Check out the images (removed, if anyone needs to see them let me know) of "Computer Properties", "TaskManager" and "MSConfig".

Anyone have ANY ideas?  Google search has yielded nothing but a lot of bad/wrong information.

Thanks.


----------



## PabloTeK

Does your laptop have integrated graphics? If it does then that'll be why you only have some available!


----------



## Drenlin

PabloTeK said:


> Does your laptop have integrated graphics? If it does then that'll be why you only have some available!



That

My laptop's Geforece Go 7400 takes up to 800MB


----------



## imagine9

How can I tell if my laptop has "integrated graphics"?  I thought all laptops had "integrated graphics".  

So how would that explain the laptop I've seen that uses all 4GB or RAM?


----------



## Drenlin

Almost all laptops have integrated, though some do have dedicated cards.
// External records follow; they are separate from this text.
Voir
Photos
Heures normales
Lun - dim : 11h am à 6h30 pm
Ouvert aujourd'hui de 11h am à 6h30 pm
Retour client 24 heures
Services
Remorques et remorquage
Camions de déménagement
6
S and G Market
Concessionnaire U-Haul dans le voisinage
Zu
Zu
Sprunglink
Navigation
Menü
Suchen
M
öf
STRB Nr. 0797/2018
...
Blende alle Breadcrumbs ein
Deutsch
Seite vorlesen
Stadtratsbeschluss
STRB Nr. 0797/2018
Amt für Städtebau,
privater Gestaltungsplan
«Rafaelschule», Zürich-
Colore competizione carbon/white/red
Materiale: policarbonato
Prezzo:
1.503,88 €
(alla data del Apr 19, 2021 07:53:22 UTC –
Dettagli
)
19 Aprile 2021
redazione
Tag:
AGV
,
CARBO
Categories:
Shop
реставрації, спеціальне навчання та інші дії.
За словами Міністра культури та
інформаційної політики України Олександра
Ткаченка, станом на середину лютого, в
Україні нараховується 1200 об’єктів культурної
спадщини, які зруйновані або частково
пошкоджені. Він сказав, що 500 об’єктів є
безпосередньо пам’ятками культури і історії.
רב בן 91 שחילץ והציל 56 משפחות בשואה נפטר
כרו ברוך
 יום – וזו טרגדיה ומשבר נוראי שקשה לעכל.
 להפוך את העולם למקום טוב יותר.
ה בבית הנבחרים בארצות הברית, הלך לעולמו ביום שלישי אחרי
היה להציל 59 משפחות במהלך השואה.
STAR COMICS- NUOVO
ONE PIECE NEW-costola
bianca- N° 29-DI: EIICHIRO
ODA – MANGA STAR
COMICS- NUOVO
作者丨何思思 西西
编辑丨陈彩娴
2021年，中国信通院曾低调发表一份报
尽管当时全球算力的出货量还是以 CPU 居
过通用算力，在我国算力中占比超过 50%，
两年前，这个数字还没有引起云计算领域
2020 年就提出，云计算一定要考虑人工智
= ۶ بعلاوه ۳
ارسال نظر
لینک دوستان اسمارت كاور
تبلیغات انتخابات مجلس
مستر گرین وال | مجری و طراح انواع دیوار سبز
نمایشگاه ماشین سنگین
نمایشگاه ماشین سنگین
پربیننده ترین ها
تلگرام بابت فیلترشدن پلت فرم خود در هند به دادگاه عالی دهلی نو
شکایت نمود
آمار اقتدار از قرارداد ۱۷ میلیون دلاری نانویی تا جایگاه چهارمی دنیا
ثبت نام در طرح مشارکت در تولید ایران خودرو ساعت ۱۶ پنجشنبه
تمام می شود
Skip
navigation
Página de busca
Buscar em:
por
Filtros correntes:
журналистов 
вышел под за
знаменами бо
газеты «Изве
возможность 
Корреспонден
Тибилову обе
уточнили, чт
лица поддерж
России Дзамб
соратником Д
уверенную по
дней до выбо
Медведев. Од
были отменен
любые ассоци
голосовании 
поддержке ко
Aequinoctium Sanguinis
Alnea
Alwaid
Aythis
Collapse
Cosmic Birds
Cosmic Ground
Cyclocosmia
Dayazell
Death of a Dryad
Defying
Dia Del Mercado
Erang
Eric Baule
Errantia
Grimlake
The amount of memory that they can borrow, however, varied quite a bit.

Run DXDiag and look at the "display" tab...it should show how much memory your gpu takes next to "total approx. memory"
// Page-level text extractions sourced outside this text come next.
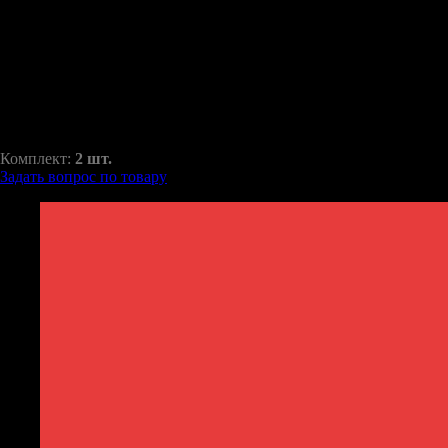
Range Rover
RAZ-H1-010-26
1500,00
₽
2100,00
₽
Комплект:
2 шт.
Задать вопрос по товару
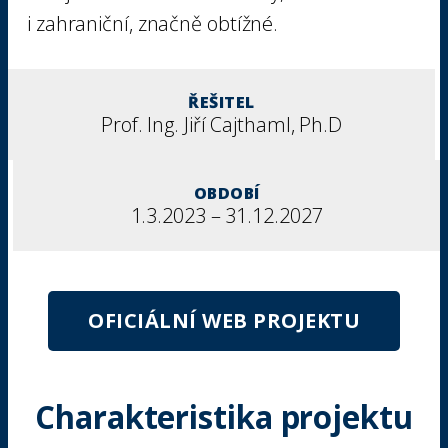
i zahraniční, značně obtížné.
ŘEŠITEL
Prof. Ing. Jiří Cajthaml, Ph.D
OBDOBÍ
1.3.2023 – 31.12.2027
OFICIÁLNÍ WEB PROJEKTU
Charakteristika projektu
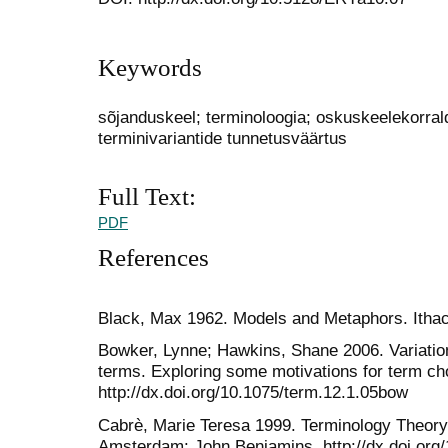
Keywords
sõjanduskeel; terminoloogia; oskuskeelekorrald
terminivariantide tunnetusväärtus
Full Text:
PDF
References
Black, Max 1962. Models and Metaphors. Ithaca
Bowker, Lynne; Hawkins, Shane 2006. Variation
terms. Exploring some motivations for term cho
http://dx.doi.org/10.1075/term.12.1.05bow
Cabrè, Marie Teresa 1999. Terminology Theory
Amsterdam: John Benjamins. http://dx.doi.org/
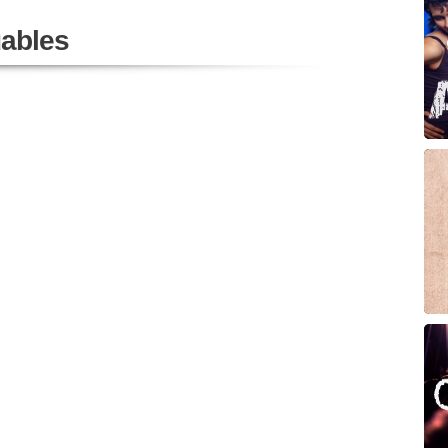
ables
Do get to it just type "dxdiag" into the search bar...should show up.


----------



## imagine9

Here are some screenshots, doesn't really clear it up for me.  I have 2 display tabs because I have a second monitor hooked up to the laptop.


----------



## joh06937

that is weird... it seems you should have at least 3.5 gb of ram available.


----------



## imagine9

YES it is.  Is there ANYONE out there that gets this?  Can't believe everyone is stumped...


----------



## harryhill

*6 gb*



imagine9 said:


> Running Windows 7 Ultimate 64-bit on my HP laptop and for my RAM usage on the "Computer Properties" page it says "Installed memory (RAM): 4.00GB (2.99GB usable)"
> 
> I've seen other laptops with Windows 7 64-bit and all 4GB of RAM are usable so I know it's possible.
> 
> BIOS says I have 4GB of RAM.
> CCleaner sees 4GB of RAM
> 
> So I know 4GB of RAM are installed.
> 
> Check out the images (removed, if anyone needs to see them let me know) of "Computer Properties", "TaskManager" and "MSConfig".
> 
> Anyone have ANY ideas?  Google search has yielded nothing but a lot of bad/wrong information.
> 
> Thanks.


Hello--another twist to the ONLY 2.9 GB out of 6 GB useable.
As I said, Win-8-64 (new install) and Ubuntu showed 6 GB installed.
NOW!!..I just installed another Win-7-64 on another partition. Just the bare thing with no programs added.
And...it showed 6 GB. But-when I go back to my Win-7-64 Default working drive with programs installed, it ALSO SHOWS 6 GB. No mention of USEABLE. 
Problem solved-but WHY?


----------



## voyagerfan99

harryhill said:


> Hello--another twist to the ONLY 2.9 GB out of 6 GB useable.
> As I said, Win-8-64 (new install) and Ubuntu showed 6 GB installed.
> NOW!!..I just installed another Win-7-64 on another partition. Just the bare thing with no programs added.
> And...it showed 6 GB. But-when I go back to my Win-7-64 Default working drive with programs installed, it ALSO SHOWS 6 GB. No mention of USEABLE.
> Problem solved-but WHY?



Please don't bump a thread that is two years old.


----------